DATA PROVIDED

Content starts

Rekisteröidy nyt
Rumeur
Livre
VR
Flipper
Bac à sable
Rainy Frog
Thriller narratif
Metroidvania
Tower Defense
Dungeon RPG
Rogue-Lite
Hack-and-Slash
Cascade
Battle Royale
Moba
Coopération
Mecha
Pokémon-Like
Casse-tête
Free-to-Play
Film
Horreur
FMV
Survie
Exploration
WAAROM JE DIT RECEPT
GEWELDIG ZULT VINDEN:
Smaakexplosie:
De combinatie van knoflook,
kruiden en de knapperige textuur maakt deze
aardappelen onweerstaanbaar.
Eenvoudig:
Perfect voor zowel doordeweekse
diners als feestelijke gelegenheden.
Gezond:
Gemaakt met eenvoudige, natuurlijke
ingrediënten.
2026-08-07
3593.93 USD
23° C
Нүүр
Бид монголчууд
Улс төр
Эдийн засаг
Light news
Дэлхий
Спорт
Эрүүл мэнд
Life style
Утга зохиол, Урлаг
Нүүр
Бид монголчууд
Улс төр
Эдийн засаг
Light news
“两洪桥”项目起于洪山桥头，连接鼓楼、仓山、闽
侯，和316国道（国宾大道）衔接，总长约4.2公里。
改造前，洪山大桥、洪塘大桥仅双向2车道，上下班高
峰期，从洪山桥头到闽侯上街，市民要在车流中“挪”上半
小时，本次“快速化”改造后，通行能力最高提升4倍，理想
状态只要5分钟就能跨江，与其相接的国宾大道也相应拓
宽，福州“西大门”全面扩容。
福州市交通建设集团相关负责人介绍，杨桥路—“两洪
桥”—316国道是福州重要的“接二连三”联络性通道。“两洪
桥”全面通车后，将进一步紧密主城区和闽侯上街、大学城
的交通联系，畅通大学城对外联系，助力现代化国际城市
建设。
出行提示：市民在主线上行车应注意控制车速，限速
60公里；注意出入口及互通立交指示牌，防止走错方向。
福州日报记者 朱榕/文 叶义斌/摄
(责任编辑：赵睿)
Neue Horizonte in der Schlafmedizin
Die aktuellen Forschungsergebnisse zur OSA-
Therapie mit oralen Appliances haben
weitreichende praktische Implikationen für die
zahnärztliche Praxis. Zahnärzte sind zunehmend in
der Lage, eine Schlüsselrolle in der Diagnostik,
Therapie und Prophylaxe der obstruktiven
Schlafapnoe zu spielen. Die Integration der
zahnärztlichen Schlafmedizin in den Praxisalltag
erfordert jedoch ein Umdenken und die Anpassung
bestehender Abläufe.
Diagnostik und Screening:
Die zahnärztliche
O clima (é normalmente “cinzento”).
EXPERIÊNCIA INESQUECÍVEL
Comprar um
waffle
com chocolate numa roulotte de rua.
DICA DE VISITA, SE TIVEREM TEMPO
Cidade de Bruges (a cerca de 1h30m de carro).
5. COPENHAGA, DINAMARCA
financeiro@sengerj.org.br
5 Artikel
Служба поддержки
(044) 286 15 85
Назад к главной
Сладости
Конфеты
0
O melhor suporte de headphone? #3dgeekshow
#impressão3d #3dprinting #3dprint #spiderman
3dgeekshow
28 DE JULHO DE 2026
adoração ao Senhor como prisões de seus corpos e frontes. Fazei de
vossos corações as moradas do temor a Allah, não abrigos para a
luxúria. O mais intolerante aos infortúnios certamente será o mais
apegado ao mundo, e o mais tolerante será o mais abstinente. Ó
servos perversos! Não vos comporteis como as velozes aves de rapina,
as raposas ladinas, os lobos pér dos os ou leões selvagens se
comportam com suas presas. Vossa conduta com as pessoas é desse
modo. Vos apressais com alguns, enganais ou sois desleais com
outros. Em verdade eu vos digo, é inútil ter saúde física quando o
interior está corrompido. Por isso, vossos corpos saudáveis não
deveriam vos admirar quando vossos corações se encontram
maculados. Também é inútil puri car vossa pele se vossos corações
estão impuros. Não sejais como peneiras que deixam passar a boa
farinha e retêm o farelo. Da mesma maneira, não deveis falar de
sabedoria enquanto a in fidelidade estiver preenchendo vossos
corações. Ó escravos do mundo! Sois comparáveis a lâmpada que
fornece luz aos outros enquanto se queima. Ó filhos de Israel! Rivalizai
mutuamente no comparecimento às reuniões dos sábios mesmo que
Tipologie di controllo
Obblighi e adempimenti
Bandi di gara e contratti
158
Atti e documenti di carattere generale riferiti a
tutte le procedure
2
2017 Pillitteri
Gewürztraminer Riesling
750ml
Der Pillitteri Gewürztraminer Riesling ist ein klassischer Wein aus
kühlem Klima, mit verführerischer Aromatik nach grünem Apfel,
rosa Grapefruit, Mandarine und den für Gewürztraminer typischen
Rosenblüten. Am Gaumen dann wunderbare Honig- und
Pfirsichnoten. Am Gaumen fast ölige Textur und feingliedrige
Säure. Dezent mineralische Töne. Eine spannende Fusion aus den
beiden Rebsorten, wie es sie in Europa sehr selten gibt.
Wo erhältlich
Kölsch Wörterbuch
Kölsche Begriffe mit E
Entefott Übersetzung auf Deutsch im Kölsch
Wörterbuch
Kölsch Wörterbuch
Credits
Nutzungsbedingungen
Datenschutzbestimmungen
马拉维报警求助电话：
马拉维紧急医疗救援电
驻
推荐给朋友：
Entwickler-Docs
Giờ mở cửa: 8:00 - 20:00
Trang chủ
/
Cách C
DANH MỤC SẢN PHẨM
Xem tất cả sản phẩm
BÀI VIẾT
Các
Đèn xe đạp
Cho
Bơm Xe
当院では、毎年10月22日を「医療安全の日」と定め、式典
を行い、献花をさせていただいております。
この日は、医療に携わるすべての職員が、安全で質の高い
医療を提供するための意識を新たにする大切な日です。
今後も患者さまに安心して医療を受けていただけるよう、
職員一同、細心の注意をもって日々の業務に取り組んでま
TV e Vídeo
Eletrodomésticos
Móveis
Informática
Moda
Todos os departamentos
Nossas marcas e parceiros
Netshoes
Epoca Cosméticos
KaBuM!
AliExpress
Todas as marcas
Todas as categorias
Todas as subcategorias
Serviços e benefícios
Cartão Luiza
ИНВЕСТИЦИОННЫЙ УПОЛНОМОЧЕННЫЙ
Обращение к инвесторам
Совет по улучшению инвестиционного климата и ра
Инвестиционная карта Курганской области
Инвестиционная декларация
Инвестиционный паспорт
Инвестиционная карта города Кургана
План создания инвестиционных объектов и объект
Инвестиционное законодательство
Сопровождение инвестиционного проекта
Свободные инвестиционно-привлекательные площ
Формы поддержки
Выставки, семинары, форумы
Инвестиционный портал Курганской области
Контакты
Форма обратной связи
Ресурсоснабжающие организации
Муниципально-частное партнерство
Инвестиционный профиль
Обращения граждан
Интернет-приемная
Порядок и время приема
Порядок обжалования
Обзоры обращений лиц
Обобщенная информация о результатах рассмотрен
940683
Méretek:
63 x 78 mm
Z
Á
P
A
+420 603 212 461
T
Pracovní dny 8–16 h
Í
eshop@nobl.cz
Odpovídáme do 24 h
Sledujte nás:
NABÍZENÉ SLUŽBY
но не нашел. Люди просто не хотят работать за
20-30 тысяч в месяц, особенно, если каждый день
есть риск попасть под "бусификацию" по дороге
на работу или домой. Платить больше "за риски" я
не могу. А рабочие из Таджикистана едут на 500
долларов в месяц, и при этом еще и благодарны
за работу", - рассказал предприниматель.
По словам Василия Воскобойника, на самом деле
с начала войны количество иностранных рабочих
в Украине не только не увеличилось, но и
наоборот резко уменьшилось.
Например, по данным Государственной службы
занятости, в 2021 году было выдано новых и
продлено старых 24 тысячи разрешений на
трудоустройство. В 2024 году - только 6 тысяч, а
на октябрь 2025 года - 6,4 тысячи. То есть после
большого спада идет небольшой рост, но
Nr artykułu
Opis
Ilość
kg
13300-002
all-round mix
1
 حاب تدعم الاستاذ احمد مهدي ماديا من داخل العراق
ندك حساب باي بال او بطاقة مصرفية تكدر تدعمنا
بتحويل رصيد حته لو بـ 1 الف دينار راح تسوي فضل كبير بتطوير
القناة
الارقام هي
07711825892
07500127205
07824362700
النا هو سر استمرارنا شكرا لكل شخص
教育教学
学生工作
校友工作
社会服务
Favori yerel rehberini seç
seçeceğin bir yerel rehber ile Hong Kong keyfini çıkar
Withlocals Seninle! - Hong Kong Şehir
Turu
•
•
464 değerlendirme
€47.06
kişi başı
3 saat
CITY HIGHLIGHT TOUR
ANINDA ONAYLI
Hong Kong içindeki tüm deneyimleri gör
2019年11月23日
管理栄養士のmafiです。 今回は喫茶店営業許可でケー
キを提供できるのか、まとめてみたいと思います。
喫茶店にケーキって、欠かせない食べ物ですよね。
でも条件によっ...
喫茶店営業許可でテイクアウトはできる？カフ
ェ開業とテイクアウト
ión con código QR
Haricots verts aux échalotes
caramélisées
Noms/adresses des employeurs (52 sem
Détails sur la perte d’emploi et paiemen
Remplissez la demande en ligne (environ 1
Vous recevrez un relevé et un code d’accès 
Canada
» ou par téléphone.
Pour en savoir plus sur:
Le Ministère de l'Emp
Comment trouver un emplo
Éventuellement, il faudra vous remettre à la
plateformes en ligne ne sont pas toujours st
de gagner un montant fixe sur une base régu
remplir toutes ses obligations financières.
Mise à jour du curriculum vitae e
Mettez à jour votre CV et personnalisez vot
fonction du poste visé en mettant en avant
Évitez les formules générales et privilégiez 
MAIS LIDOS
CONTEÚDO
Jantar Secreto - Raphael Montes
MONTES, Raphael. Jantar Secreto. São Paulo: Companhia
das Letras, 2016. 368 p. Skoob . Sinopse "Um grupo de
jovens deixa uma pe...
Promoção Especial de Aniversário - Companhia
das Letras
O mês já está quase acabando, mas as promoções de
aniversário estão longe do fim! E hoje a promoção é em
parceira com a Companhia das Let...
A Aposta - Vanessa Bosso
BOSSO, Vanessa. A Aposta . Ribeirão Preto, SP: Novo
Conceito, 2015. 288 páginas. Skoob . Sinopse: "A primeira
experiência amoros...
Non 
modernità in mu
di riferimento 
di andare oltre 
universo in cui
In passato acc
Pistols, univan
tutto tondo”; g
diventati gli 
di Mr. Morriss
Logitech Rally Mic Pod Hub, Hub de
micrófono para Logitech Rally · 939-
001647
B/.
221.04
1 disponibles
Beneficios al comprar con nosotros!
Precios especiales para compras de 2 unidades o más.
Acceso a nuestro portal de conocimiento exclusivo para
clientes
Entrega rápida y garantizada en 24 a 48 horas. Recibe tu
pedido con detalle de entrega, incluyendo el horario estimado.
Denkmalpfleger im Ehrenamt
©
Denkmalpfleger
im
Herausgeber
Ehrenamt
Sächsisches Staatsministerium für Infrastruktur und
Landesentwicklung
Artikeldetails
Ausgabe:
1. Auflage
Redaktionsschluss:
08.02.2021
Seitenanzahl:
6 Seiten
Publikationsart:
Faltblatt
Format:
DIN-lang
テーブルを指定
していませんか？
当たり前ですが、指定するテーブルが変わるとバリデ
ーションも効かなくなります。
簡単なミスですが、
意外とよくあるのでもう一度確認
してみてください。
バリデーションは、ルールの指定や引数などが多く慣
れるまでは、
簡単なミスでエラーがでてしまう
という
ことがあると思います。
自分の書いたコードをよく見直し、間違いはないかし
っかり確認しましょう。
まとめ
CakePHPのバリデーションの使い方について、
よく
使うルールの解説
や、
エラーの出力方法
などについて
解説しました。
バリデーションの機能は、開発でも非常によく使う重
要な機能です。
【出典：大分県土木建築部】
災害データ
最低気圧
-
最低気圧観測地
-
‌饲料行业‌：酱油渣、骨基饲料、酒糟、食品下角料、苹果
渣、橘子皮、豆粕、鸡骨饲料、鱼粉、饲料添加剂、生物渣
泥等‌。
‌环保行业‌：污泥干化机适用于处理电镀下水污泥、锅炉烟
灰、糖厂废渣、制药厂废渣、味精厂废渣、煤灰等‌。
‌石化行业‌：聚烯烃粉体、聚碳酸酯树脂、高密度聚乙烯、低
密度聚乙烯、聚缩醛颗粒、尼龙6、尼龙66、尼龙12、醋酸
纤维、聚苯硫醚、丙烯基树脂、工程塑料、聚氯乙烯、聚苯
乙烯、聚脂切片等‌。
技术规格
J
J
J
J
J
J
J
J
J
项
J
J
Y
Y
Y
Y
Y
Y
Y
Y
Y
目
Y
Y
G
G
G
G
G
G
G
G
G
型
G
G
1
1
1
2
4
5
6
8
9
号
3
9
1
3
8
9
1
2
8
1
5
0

Content ends

PROBLEM
The required output is the entries from their opening line through the line holding "28 DE JULHO DE 2026", repeated exactly, with both end lines kept.

OUTPUT OF THE EXERCISE
Rekisteröidy nyt
Rumeur
Livre
VR
Flipper
Bac à sable
Rainy Frog
Thriller narratif
Metroidvania
Tower Defense
Dungeon RPG
Rogue-Lite
Hack-and-Slash
Cascade
Battle Royale
Moba
Coopération
Mecha
Pokémon-Like
Casse-tête
Free-to-Play
Film
Horreur
FMV
Survie
Exploration
WAAROM JE DIT RECEPT
GEWELDIG ZULT VINDEN:
Smaakexplosie:
De combinatie van knoflook,
kruiden en de knapperige textuur maakt deze
aardappelen onweerstaanbaar.
Eenvoudig:
Perfect voor zowel doordeweekse
diners als feestelijke gelegenheden.
Gezond:
Gemaakt met eenvoudige, natuurlijke
ingrediënten.
2026-08-07
3593.93 USD
23° C
Нүүр
Бид монголчууд
Улс төр
Эдийн засаг
Light news
Дэлхий
Спорт
Эрүүл мэнд
Life style
Утга зохиол, Урлаг
Нүүр
Бид монголчууд
Улс төр
Эдийн засаг
Light news
“两洪桥”项目起于洪山桥头，连接鼓楼、仓山、闽
侯，和316国道（国宾大道）衔接，总长约4.2公里。
改造前，洪山大桥、洪塘大桥仅双向2车道，上下班高
峰期，从洪山桥头到闽侯上街，市民要在车流中“挪”上半
小时，本次“快速化”改造后，通行能力最高提升4倍，理想
状态只要5分钟就能跨江，与其相接的国宾大道也相应拓
宽，福州“西大门”全面扩容。
福州市交通建设集团相关负责人介绍，杨桥路—“两洪
桥”—316国道是福州重要的“接二连三”联络性通道。“两洪
桥”全面通车后，将进一步紧密主城区和闽侯上街、大学城
的交通联系，畅通大学城对外联系，助力现代化国际城市
建设。
出行提示：市民在主线上行车应注意控制车速，限速
60公里；注意出入口及互通立交指示牌，防止走错方向。
福州日报记者 朱榕/文 叶义斌/摄
(责任编辑：赵睿)
Neue Horizonte in der Schlafmedizin
Die aktuellen Forschungsergebnisse zur OSA-
Therapie mit oralen Appliances haben
weitreichende praktische Implikationen für die
zahnärztliche Praxis. Zahnärzte sind zunehmend in
der Lage, eine Schlüsselrolle in der Diagnostik,
Therapie und Prophylaxe der obstruktiven
Schlafapnoe zu spielen. Die Integration der
zahnärztlichen Schlafmedizin in den Praxisalltag
erfordert jedoch ein Umdenken und die Anpassung
bestehender Abläufe.
Diagnostik und Screening:
Die zahnärztliche
O clima (é normalmente “cinzento”).
EXPERIÊNCIA INESQUECÍVEL
Comprar um
waffle
com chocolate numa roulotte de rua.
DICA DE VISITA, SE TIVEREM TEMPO
Cidade de Bruges (a cerca de 1h30m de carro).
5. COPENHAGA, DINAMARCA
financeiro@sengerj.org.br
5 Artikel
Служба поддержки
(044) 286 15 85
Назад к главной
Сладости
Конфеты
0
O melhor suporte de headphone? #3dgeekshow
#impressão3d #3dprinting #3dprint #spiderman
3dgeekshow
28 DE JULHO DE 2026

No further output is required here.